Its embassies in Africa were buying the grisly souvenirs from poachers, he said, then smuggling it to China in diplomatic bags, which are rarely searched.
Once in Asia, the sick trophies fetch up to $40,000 (£32,500) per kilogram — making them a valued source of foreign currency for the party chiefs in Pyongyang.
“One of our most iconic species faces extinction in the not too distant future”
And the problem’s not limited to Africa; Mr Hong told Daily Star Online that black market cash was funding North Korean embassies around the world.
He said: “We do not get any payment or any kind of support from the North Korean regime, so how would the diplomats make a living?

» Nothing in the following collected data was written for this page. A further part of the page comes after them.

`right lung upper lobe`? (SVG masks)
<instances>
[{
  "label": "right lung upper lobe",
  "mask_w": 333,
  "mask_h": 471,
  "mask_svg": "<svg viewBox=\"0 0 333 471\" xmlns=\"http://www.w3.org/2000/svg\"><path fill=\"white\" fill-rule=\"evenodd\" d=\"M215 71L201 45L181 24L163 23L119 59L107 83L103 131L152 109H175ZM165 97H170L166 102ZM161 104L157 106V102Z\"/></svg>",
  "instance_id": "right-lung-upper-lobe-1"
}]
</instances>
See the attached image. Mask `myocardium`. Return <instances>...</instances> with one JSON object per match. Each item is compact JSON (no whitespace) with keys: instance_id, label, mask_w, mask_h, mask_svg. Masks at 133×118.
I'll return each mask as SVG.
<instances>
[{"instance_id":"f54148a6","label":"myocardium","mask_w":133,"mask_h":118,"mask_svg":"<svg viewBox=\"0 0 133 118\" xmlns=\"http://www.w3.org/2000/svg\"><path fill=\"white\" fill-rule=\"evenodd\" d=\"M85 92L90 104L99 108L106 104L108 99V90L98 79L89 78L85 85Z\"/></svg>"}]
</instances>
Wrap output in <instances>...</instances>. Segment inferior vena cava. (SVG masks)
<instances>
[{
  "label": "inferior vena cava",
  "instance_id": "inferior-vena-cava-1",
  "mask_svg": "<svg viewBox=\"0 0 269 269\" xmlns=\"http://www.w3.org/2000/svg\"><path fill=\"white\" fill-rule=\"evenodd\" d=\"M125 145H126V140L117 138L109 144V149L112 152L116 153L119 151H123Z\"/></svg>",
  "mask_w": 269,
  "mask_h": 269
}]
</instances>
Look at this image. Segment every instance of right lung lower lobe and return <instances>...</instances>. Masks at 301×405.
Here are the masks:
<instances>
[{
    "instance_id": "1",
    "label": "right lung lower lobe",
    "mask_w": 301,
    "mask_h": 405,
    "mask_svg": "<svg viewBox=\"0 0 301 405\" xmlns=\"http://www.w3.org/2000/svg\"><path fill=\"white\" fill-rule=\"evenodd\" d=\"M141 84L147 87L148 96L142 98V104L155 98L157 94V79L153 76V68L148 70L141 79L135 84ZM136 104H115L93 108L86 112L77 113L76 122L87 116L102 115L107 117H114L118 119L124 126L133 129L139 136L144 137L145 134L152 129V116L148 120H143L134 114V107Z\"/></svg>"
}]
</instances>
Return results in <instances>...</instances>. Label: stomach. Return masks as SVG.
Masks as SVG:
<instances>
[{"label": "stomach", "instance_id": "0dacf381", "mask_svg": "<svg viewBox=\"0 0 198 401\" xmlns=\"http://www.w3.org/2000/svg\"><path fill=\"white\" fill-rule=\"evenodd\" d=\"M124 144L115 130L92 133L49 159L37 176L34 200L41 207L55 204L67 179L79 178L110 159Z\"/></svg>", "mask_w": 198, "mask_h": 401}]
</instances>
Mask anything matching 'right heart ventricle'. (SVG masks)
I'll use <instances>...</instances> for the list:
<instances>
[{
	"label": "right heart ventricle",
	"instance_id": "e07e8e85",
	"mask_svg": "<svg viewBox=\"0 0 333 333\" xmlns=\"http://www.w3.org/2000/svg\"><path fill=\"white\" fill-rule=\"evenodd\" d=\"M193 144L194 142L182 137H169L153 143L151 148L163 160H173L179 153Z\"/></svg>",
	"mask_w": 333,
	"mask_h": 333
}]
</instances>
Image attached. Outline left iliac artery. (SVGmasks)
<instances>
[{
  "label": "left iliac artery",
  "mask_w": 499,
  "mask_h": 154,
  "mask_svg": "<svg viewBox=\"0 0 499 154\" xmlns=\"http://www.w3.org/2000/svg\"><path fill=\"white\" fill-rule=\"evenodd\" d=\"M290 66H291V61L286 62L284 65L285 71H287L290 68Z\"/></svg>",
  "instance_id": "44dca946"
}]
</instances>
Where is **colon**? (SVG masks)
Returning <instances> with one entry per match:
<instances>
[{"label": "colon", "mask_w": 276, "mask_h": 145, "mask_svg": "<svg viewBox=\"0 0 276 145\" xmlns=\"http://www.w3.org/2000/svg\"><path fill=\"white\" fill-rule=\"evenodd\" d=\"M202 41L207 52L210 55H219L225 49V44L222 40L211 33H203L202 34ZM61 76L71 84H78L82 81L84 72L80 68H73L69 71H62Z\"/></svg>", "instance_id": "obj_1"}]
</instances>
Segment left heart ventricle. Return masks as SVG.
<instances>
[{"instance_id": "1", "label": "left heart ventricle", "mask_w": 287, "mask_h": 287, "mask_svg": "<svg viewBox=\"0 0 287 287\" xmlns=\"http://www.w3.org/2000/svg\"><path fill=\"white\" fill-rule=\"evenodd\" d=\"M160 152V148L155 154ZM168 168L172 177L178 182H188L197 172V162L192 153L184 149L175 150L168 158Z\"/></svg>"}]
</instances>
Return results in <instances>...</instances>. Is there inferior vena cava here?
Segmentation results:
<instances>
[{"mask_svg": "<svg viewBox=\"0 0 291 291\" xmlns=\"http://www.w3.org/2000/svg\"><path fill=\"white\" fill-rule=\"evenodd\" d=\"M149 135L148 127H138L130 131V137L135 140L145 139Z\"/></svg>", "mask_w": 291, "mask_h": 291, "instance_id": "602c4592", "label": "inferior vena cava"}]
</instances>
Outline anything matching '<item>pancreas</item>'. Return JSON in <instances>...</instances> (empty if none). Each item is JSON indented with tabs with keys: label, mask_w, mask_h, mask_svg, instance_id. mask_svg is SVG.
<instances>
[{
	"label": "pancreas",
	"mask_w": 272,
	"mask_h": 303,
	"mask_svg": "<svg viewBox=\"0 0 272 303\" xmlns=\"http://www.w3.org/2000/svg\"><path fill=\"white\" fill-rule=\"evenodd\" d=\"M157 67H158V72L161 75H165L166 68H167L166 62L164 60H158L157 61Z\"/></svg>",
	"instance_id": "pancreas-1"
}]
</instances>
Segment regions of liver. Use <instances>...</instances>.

“What they do is illegal trading. What I did, for example, is smuggled tax-free alcohol and cigarettes, and sold them.
“In Africa they sell material such as rhino horn and teak to China, and that’s the way they gain money.”

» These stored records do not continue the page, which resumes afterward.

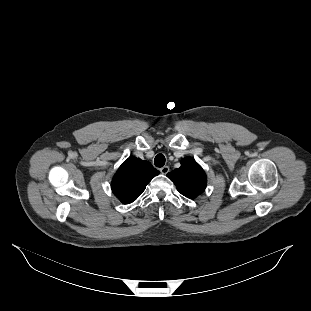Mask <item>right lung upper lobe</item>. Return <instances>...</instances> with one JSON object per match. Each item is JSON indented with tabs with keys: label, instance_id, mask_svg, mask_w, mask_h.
<instances>
[{
	"label": "right lung upper lobe",
	"instance_id": "right-lung-upper-lobe-1",
	"mask_svg": "<svg viewBox=\"0 0 311 311\" xmlns=\"http://www.w3.org/2000/svg\"><path fill=\"white\" fill-rule=\"evenodd\" d=\"M159 173L151 163L129 157L114 175L112 191L123 204H129L138 198L151 179Z\"/></svg>",
	"mask_w": 311,
	"mask_h": 311
}]
</instances>
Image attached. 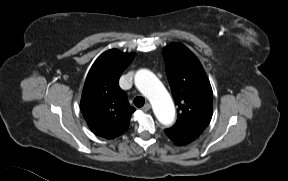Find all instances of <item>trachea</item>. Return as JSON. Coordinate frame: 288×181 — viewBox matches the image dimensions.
<instances>
[{"label":"trachea","mask_w":288,"mask_h":181,"mask_svg":"<svg viewBox=\"0 0 288 181\" xmlns=\"http://www.w3.org/2000/svg\"><path fill=\"white\" fill-rule=\"evenodd\" d=\"M134 104L137 107H142L145 104V99L141 96H137L134 99Z\"/></svg>","instance_id":"obj_1"}]
</instances>
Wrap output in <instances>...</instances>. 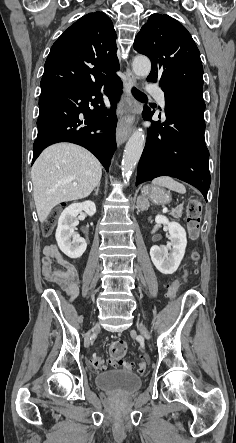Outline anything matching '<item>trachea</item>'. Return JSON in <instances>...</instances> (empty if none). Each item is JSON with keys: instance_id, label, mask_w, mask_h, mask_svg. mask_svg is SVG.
<instances>
[{"instance_id": "trachea-1", "label": "trachea", "mask_w": 236, "mask_h": 443, "mask_svg": "<svg viewBox=\"0 0 236 443\" xmlns=\"http://www.w3.org/2000/svg\"><path fill=\"white\" fill-rule=\"evenodd\" d=\"M132 93L135 96L136 99L140 100V101H145L147 100V97L145 94H143L142 92H140L139 90L133 88L132 89Z\"/></svg>"}]
</instances>
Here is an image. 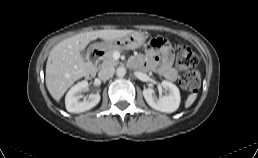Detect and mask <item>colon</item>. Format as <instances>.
Masks as SVG:
<instances>
[{"label":"colon","mask_w":258,"mask_h":158,"mask_svg":"<svg viewBox=\"0 0 258 158\" xmlns=\"http://www.w3.org/2000/svg\"><path fill=\"white\" fill-rule=\"evenodd\" d=\"M166 40L158 37L153 39L149 48L159 50ZM199 59L197 55L186 46H180L177 52V66L179 69L184 70V73L180 76L179 83L181 87L187 91H195L198 89L200 84V75L196 70Z\"/></svg>","instance_id":"colon-1"}]
</instances>
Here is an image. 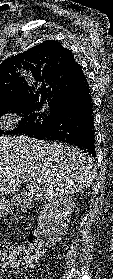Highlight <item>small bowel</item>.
Wrapping results in <instances>:
<instances>
[{"label": "small bowel", "mask_w": 113, "mask_h": 279, "mask_svg": "<svg viewBox=\"0 0 113 279\" xmlns=\"http://www.w3.org/2000/svg\"><path fill=\"white\" fill-rule=\"evenodd\" d=\"M8 264H9L10 267H13V268H14V267H18V266L20 265V263L17 262V261H15V260L9 262ZM0 279H2V276H1V275H0Z\"/></svg>", "instance_id": "obj_1"}]
</instances>
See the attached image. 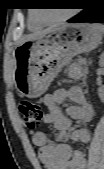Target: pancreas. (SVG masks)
Listing matches in <instances>:
<instances>
[{
  "label": "pancreas",
  "mask_w": 104,
  "mask_h": 169,
  "mask_svg": "<svg viewBox=\"0 0 104 169\" xmlns=\"http://www.w3.org/2000/svg\"><path fill=\"white\" fill-rule=\"evenodd\" d=\"M84 62L82 59H78L75 62H73L68 68H67V75L69 78L72 79H80L82 77H85L87 74V67L83 66Z\"/></svg>",
  "instance_id": "pancreas-1"
}]
</instances>
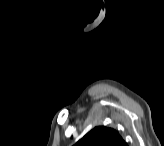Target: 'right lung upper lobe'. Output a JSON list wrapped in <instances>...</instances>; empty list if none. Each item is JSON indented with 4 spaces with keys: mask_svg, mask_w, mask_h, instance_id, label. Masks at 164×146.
I'll list each match as a JSON object with an SVG mask.
<instances>
[{
    "mask_svg": "<svg viewBox=\"0 0 164 146\" xmlns=\"http://www.w3.org/2000/svg\"><path fill=\"white\" fill-rule=\"evenodd\" d=\"M76 146H126V143L114 129L98 126L80 139Z\"/></svg>",
    "mask_w": 164,
    "mask_h": 146,
    "instance_id": "1",
    "label": "right lung upper lobe"
}]
</instances>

He continued: “The embassies have to make a living because they don’t get any funding from North Korea.
“The people working in the embassies are not at fault; it’s the fault of the regime because without funds, they don’t have a way of living.”
In a recent report, the Global Initiative Against Transnational Organised Crime detailed an incident where two North Koreans were caught in the act.

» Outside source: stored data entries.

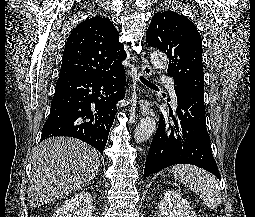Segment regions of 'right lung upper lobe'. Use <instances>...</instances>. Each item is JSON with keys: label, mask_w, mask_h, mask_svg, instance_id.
<instances>
[{"label": "right lung upper lobe", "mask_w": 255, "mask_h": 217, "mask_svg": "<svg viewBox=\"0 0 255 217\" xmlns=\"http://www.w3.org/2000/svg\"><path fill=\"white\" fill-rule=\"evenodd\" d=\"M113 23L102 17L83 21L69 35L59 78L103 77L124 71V45Z\"/></svg>", "instance_id": "cb5924a9"}]
</instances>
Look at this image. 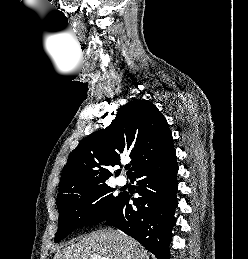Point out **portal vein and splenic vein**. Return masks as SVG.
Here are the masks:
<instances>
[{"instance_id": "18ae733b", "label": "portal vein and splenic vein", "mask_w": 248, "mask_h": 259, "mask_svg": "<svg viewBox=\"0 0 248 259\" xmlns=\"http://www.w3.org/2000/svg\"><path fill=\"white\" fill-rule=\"evenodd\" d=\"M92 259H109L108 257L94 256Z\"/></svg>"}]
</instances>
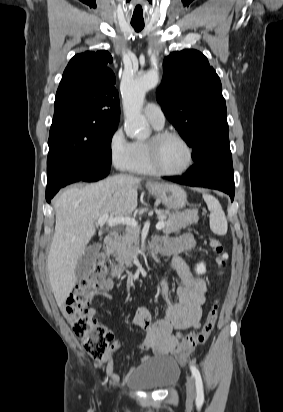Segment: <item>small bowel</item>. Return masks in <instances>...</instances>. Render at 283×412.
Listing matches in <instances>:
<instances>
[{
  "label": "small bowel",
  "instance_id": "c3829d8e",
  "mask_svg": "<svg viewBox=\"0 0 283 412\" xmlns=\"http://www.w3.org/2000/svg\"><path fill=\"white\" fill-rule=\"evenodd\" d=\"M154 243L157 245H167L172 247V260L170 267L162 279L159 287V296L164 303V315L161 319L153 321L151 313L145 307H139L132 319L135 326L145 331V338L140 344L142 350L152 351L155 356L174 355L181 365L188 359L189 351L179 353L176 348L181 332L187 329H196L201 324V306L205 301L206 283L201 277L196 276L190 270L187 262L182 255L194 252L196 241L191 233H185L176 238H156ZM171 273H175L180 285L176 288V302L171 300L172 286L170 282ZM114 286L112 278L105 279L99 286V294L108 301L113 299L109 291ZM91 312L96 314V309L91 308ZM124 344L113 339L109 350L102 358L106 362V372L111 381L119 386L127 382L126 377H120L115 372L114 353ZM149 360V356H143L142 362ZM133 367L131 371H133Z\"/></svg>",
  "mask_w": 283,
  "mask_h": 412
}]
</instances>
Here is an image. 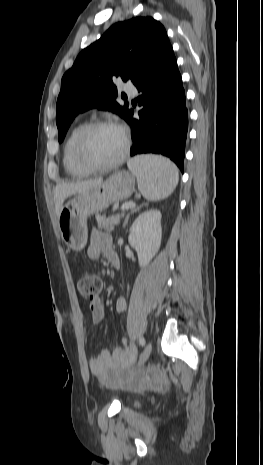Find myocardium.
Masks as SVG:
<instances>
[{"instance_id": "f54148a6", "label": "myocardium", "mask_w": 263, "mask_h": 465, "mask_svg": "<svg viewBox=\"0 0 263 465\" xmlns=\"http://www.w3.org/2000/svg\"><path fill=\"white\" fill-rule=\"evenodd\" d=\"M105 127H113L117 128L122 132L123 135V148L121 153L117 158L113 161L106 163V164H98L93 162L87 153V143L90 135L97 129L105 128ZM130 149V138L127 131L120 126L118 123L110 120H97L91 123L86 124L82 130L80 131L75 146V152L78 162L81 166L87 169L90 172H102L113 169L120 165L128 155Z\"/></svg>"}]
</instances>
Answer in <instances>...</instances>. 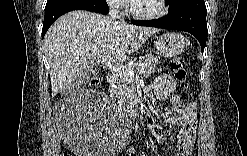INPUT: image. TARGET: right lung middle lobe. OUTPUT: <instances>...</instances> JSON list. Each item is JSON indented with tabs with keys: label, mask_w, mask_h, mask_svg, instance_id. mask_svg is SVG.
<instances>
[{
	"label": "right lung middle lobe",
	"mask_w": 247,
	"mask_h": 156,
	"mask_svg": "<svg viewBox=\"0 0 247 156\" xmlns=\"http://www.w3.org/2000/svg\"><path fill=\"white\" fill-rule=\"evenodd\" d=\"M52 1H54V0H48L47 3L52 2Z\"/></svg>",
	"instance_id": "right-lung-middle-lobe-1"
}]
</instances>
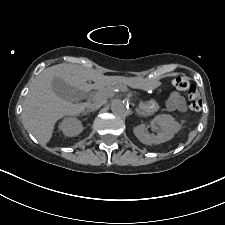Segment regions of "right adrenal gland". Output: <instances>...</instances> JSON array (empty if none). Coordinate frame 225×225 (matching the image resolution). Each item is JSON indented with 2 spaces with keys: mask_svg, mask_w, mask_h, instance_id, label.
Returning a JSON list of instances; mask_svg holds the SVG:
<instances>
[{
  "mask_svg": "<svg viewBox=\"0 0 225 225\" xmlns=\"http://www.w3.org/2000/svg\"><path fill=\"white\" fill-rule=\"evenodd\" d=\"M94 111H95V109H88V110L84 111L83 114H87V113L94 112Z\"/></svg>",
  "mask_w": 225,
  "mask_h": 225,
  "instance_id": "obj_1",
  "label": "right adrenal gland"
}]
</instances>
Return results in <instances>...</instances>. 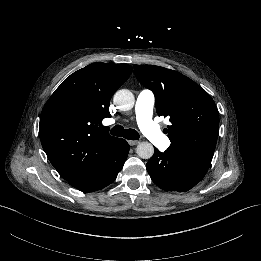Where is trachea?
<instances>
[{"instance_id":"obj_1","label":"trachea","mask_w":261,"mask_h":261,"mask_svg":"<svg viewBox=\"0 0 261 261\" xmlns=\"http://www.w3.org/2000/svg\"><path fill=\"white\" fill-rule=\"evenodd\" d=\"M111 135L118 136V137H124L128 140H137L139 139V134L134 129H124L121 125L114 126L111 131Z\"/></svg>"}]
</instances>
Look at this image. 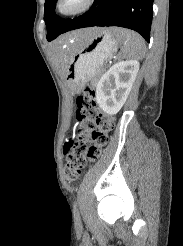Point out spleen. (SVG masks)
<instances>
[{
    "label": "spleen",
    "instance_id": "1",
    "mask_svg": "<svg viewBox=\"0 0 183 246\" xmlns=\"http://www.w3.org/2000/svg\"><path fill=\"white\" fill-rule=\"evenodd\" d=\"M115 37L118 43L122 44L121 54L123 57L143 59L146 52L144 39L138 34L128 29L115 28ZM93 57V55L91 56ZM85 58V61L91 59Z\"/></svg>",
    "mask_w": 183,
    "mask_h": 246
}]
</instances>
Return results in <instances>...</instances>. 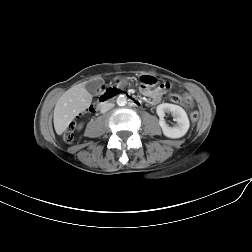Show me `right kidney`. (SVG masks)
Returning a JSON list of instances; mask_svg holds the SVG:
<instances>
[{"label": "right kidney", "instance_id": "1", "mask_svg": "<svg viewBox=\"0 0 252 252\" xmlns=\"http://www.w3.org/2000/svg\"><path fill=\"white\" fill-rule=\"evenodd\" d=\"M82 128V125H79V129H81Z\"/></svg>", "mask_w": 252, "mask_h": 252}]
</instances>
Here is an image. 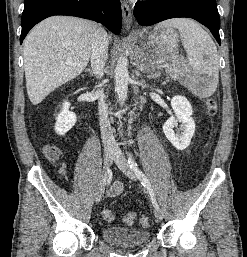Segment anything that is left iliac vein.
I'll list each match as a JSON object with an SVG mask.
<instances>
[{
    "mask_svg": "<svg viewBox=\"0 0 247 257\" xmlns=\"http://www.w3.org/2000/svg\"><path fill=\"white\" fill-rule=\"evenodd\" d=\"M114 161H115L116 165L118 166V168L127 177H129L132 180H136L137 179V175L135 174L133 169L130 167L128 161L126 160V158L124 157V155L122 154V152L120 151L119 148H116V150H115ZM154 214H155V217L158 220H162L163 217H164L163 211L160 208L159 209H155Z\"/></svg>",
    "mask_w": 247,
    "mask_h": 257,
    "instance_id": "1",
    "label": "left iliac vein"
}]
</instances>
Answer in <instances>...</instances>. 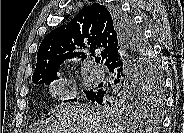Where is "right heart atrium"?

Diplomat Pak Chol-jun and a Taekwondo master Kim Jong-su were stopped in Maputo, Mozambique, with 4.5kg of rhino horn, worth up to $180,000 (£147,000) on the black market.
They were released just 24 hours later and their vehicle was returned to them; ultimately both men returned to North Korea and neither faced criminal charges.
The report’s author, South Africa-based journalist Julian Rademeyer, found 29 cases where diplomats smuggled rhino horn — 16 involving North Koreans.
He told Daily Star Online that none of these cases ended in prosecution, making rhino horn smuggling the “perfect crime” for dodgy diplomats.
He said: “[Smuggling horn] is less risky than some of the other illegal activities that Pyongyang has been accused of in the past like drug smuggling.
“In some ways it’s a softer crime and, for diplomats with a criminal bent, it’s in many ways the perfect crime, because they’re covered by diplomatic immunity.
“You’re also unlikely to find any police who would be willing to incur the wrath of their government or become embroiled in a diplomatic incident by searching a diplomat’s bag.”
When Mr Rademeyer went to confront the North Korean embassy in Pretoria, diplomats lashed out at him and his cameraman, and even pelted their car with small stones.
“They tried to snatch the camera and grab documents out of my hand,” he said. “I think the reaction was pretty extraordinary — these are diplomats.”
Daily Star Online has already revealed how the last leader of North Korea, Kim Jong-il, ordered lion penis be brought to him as a sex aid.
But rhino horn seldom ends up in the secretive state; today it’s typically sold in China and Vietnam – either whole or carved – as a status symbol.
“The cost to Africa is that you have one of our most iconic species facing the possibility of extinction in the not too distant future,” said Mr Rademeyer.
“There’s also a very real human cost in terms of rangers who’ve lost their lives and you also have large numbers of suspected poachers being killed.”